» **Exercise**:
In the entries below, every line that contains "angled" must be located and copied.

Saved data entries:
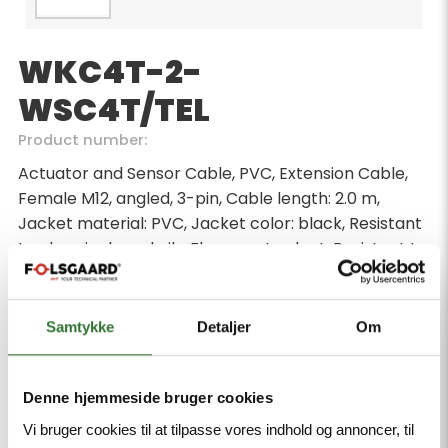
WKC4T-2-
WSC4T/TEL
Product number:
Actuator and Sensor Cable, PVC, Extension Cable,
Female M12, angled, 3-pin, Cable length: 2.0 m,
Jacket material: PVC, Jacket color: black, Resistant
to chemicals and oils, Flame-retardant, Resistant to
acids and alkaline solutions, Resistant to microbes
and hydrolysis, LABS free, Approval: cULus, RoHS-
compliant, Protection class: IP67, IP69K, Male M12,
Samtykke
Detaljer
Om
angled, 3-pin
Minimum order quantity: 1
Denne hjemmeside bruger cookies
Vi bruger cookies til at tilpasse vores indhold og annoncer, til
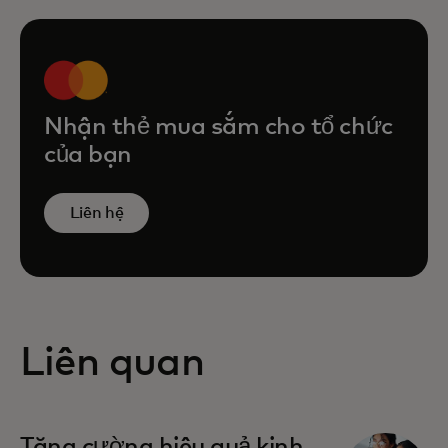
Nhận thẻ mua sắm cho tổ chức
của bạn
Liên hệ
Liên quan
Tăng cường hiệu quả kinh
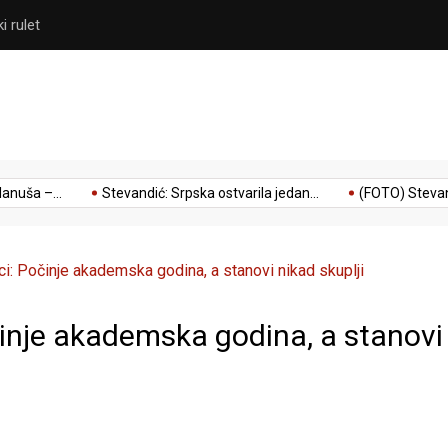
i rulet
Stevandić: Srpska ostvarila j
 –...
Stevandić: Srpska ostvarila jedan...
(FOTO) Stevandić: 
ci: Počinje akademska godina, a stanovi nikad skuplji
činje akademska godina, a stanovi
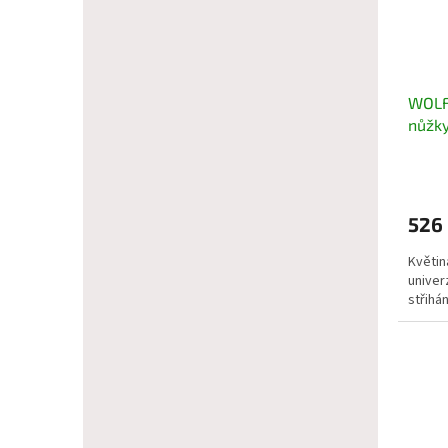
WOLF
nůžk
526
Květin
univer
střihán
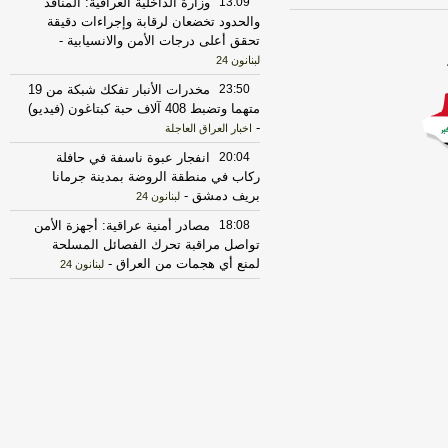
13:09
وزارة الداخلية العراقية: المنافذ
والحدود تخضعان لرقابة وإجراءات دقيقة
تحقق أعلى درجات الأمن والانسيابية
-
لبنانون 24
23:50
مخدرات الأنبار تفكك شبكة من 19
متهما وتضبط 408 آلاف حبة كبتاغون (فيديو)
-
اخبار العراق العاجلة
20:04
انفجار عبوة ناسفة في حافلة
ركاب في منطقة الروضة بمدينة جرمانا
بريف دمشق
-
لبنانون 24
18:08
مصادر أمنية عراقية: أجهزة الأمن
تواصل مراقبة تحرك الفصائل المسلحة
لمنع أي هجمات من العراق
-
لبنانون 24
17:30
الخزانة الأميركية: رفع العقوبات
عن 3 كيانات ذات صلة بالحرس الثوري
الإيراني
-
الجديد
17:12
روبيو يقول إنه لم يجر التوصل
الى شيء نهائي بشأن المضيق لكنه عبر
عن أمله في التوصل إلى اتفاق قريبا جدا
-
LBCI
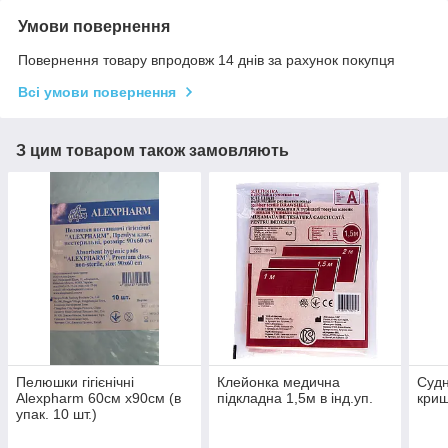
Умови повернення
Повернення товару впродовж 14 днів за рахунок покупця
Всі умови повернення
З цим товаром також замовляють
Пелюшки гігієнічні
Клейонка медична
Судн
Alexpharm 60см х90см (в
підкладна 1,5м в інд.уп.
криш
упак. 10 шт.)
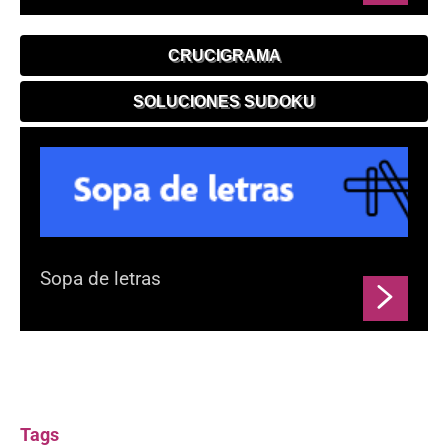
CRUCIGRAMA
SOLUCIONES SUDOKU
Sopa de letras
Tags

...

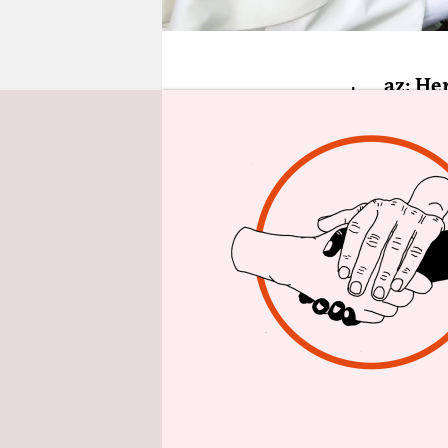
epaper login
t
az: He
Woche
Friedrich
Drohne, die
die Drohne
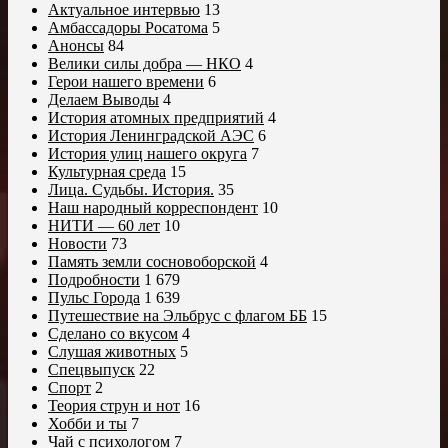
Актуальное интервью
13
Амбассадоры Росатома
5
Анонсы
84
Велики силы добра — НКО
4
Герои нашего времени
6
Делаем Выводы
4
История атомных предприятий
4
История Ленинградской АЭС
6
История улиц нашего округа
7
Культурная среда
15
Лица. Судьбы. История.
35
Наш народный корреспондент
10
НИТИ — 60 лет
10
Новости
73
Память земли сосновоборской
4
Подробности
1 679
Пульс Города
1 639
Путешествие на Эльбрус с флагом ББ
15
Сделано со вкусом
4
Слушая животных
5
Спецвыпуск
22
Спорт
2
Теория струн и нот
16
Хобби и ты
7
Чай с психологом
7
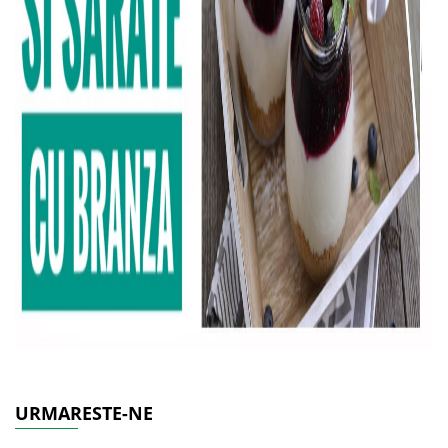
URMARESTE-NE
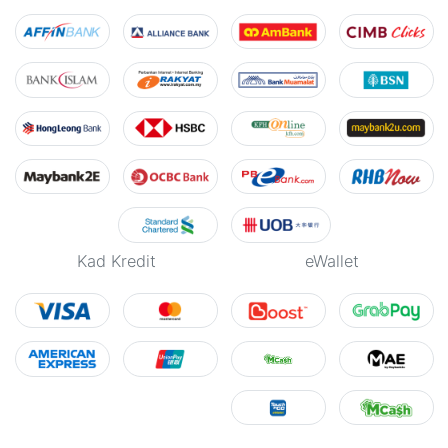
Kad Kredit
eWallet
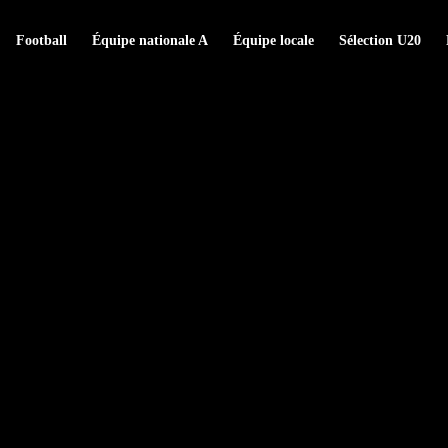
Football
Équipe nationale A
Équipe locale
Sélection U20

» **Solution to this task**:
Female M12, angled, 3-pin, Cable length: 2.0 m,
angled, 3-pin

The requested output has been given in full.